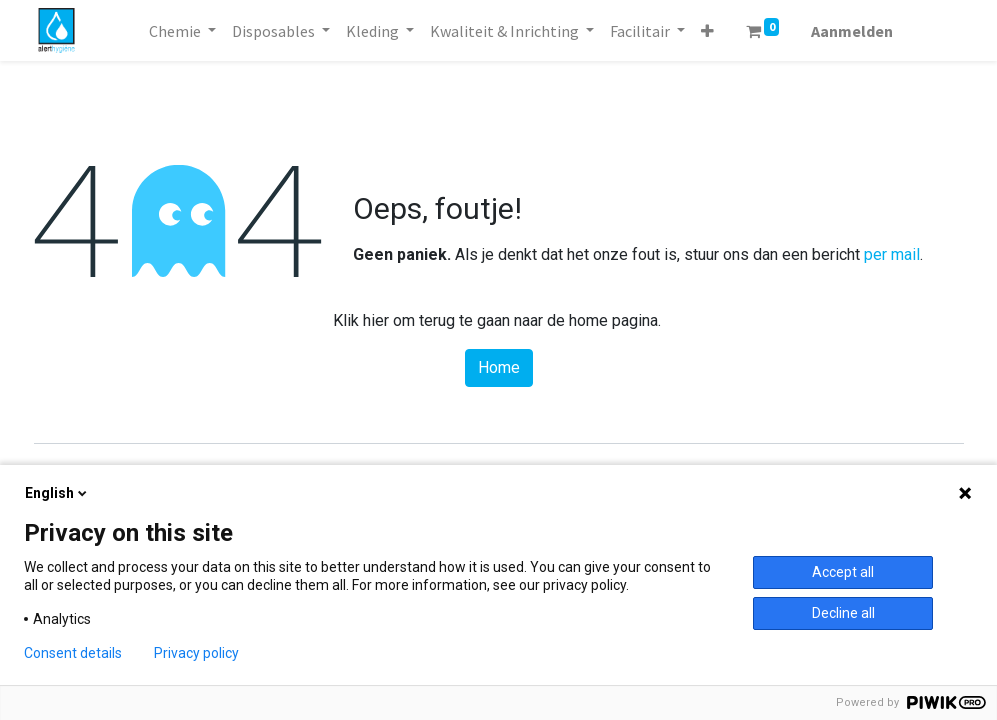 The height and width of the screenshot is (720, 997). I want to click on Accept all, so click(843, 572).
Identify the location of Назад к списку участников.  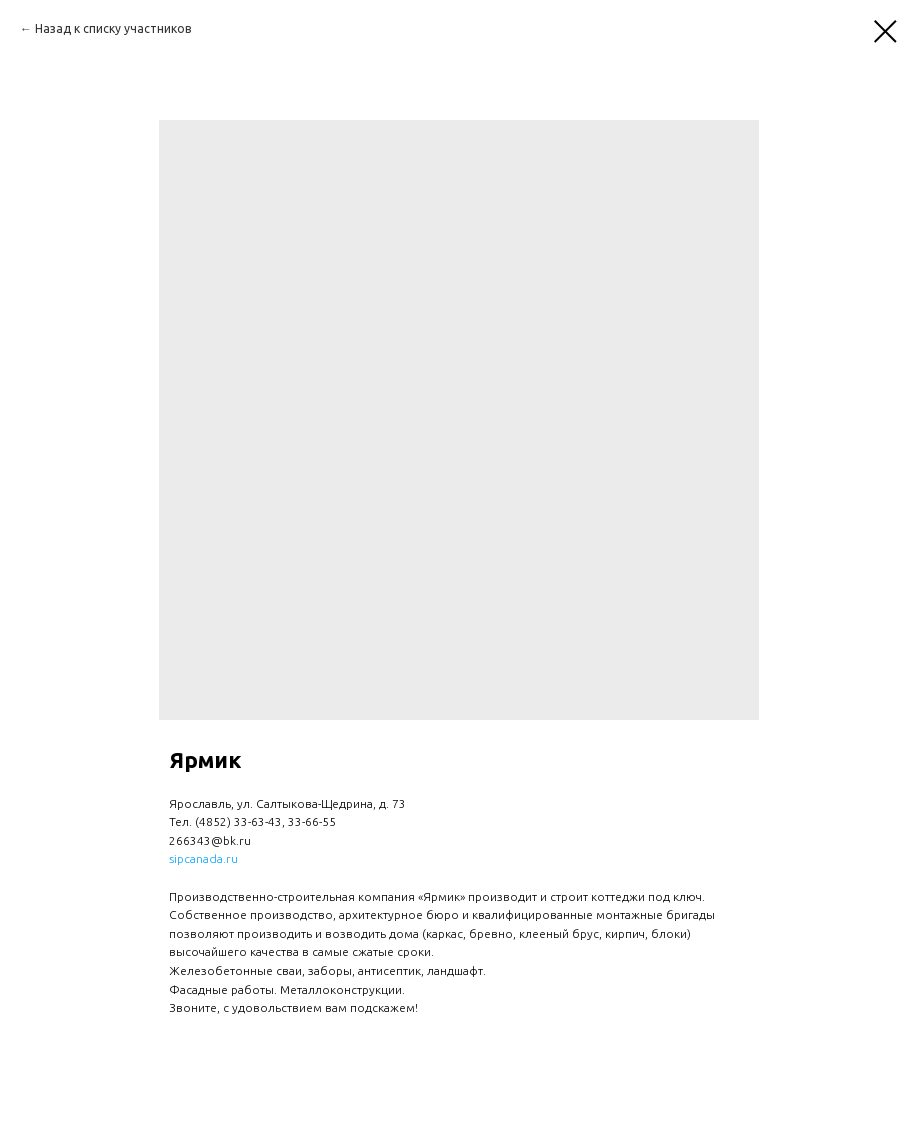
(113, 28).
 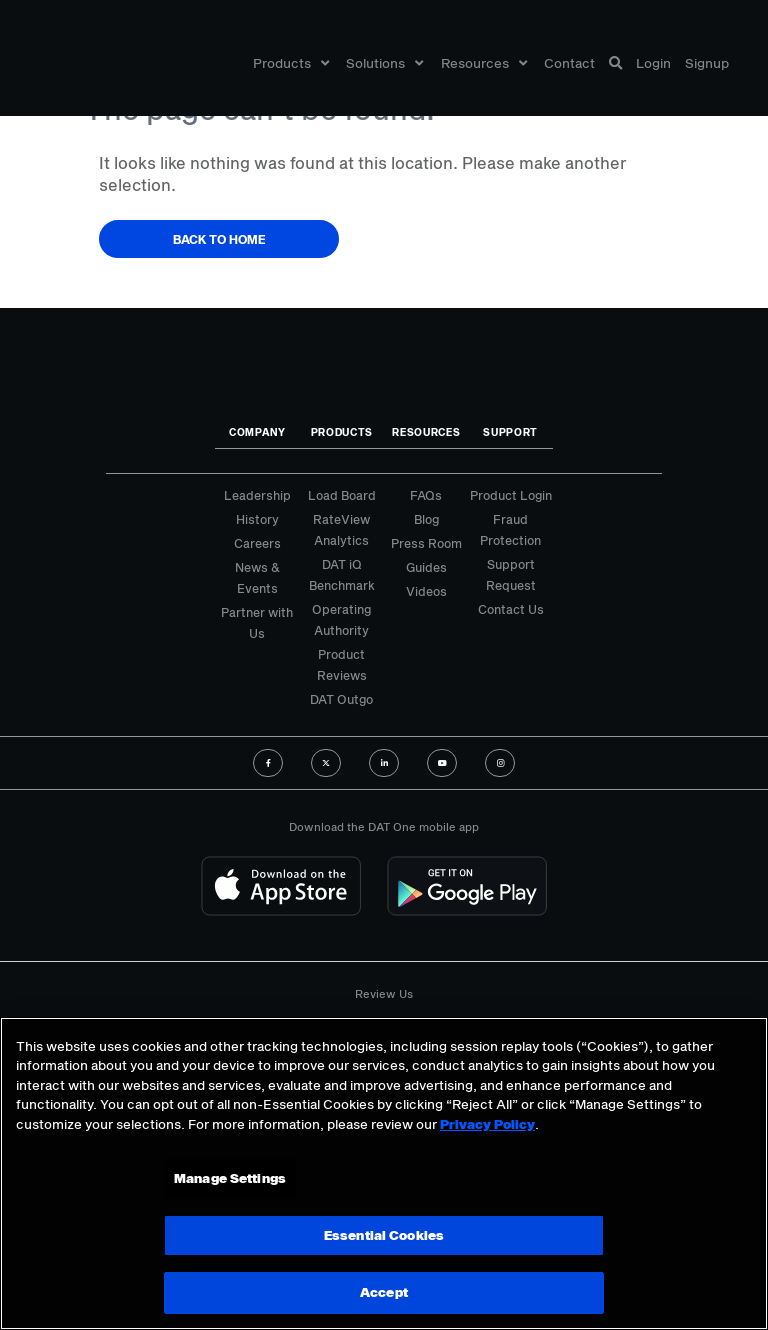 What do you see at coordinates (257, 543) in the screenshot?
I see `Careers` at bounding box center [257, 543].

#####

*Task to complete*
Please print the span that begins at the line holding "Identify the location" and ends at the last line of the data, both ends included, with no pictures.

*Task output*
Identify the location of Назад к списку участников.  
(113, 28).
  What do you see at coordinates (257, 543) in the screenshot?
I see `Careers` at bounding box center [257, 543].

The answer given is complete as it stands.